WORK TASK => Without including any pictures, write out the data below exactly.

RAW DATA =>
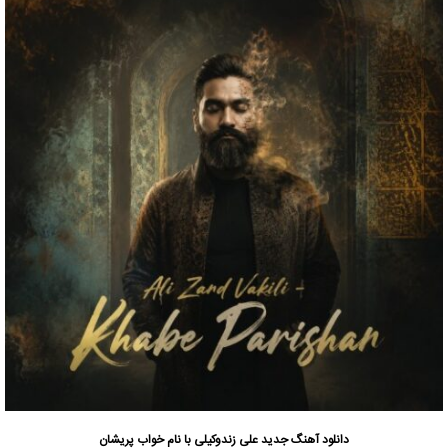
دانلود آهنگ جدید
علی زندوکیلی
با نام خواب پریشان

EXERCISE ANSWER =>
دانلود آهنگ جدید
علی زندوکیلی
با نام خواب پریشان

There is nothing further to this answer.